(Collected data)
__________________________________________________

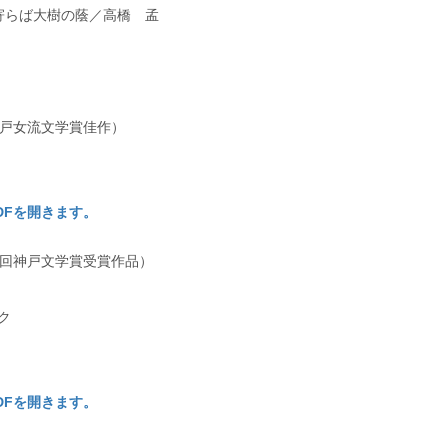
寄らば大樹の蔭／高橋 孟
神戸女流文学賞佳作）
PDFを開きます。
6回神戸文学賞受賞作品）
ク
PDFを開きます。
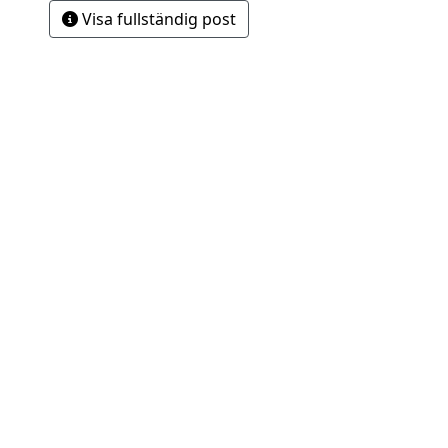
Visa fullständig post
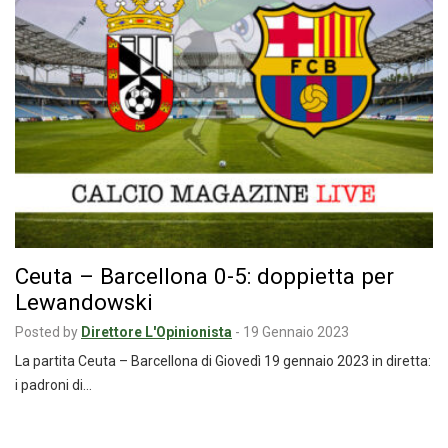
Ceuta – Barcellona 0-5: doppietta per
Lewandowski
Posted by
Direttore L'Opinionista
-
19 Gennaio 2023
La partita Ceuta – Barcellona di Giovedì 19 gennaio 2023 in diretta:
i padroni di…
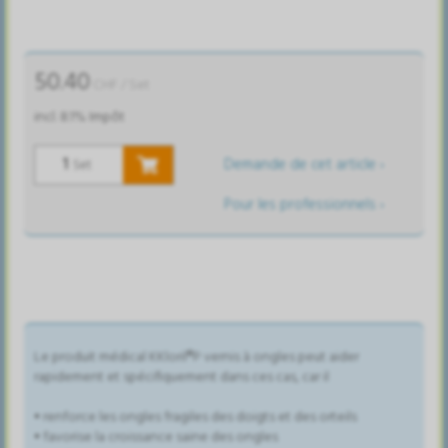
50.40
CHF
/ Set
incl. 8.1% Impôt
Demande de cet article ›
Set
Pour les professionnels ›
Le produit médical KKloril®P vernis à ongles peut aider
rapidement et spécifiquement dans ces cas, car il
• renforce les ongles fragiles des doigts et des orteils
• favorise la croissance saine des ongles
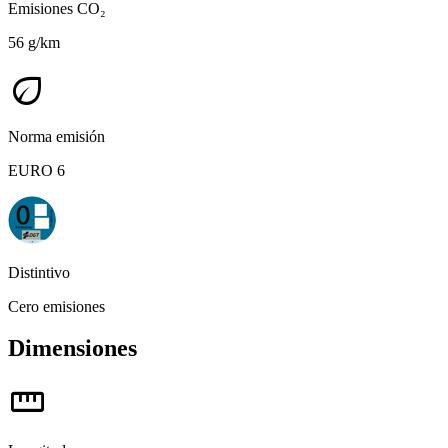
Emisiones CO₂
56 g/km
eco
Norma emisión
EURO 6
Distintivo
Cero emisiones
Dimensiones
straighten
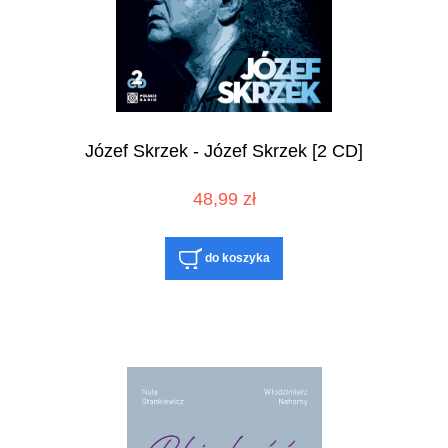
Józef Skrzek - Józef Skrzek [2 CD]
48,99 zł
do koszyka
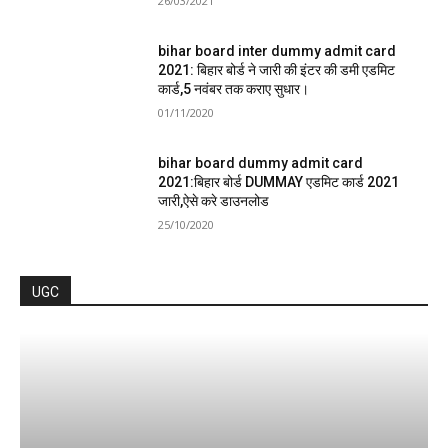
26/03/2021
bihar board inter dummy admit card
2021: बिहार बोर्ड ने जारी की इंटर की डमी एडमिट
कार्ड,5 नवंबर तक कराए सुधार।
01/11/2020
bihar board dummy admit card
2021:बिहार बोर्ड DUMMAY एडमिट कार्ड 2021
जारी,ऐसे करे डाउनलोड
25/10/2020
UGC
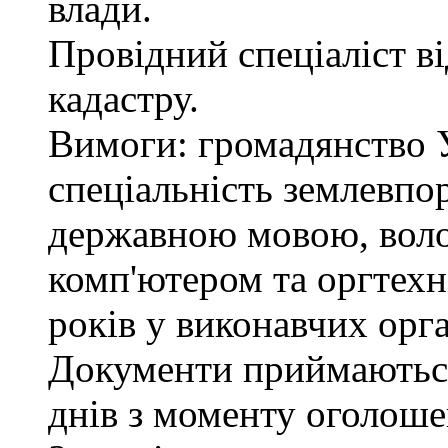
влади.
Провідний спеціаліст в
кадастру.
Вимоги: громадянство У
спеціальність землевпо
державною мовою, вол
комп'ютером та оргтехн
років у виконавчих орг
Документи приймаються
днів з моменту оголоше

__________________________________________________

TRY IT →
A single number is expected: how many lines in the entries contain "ongles".

SOLUTION →
3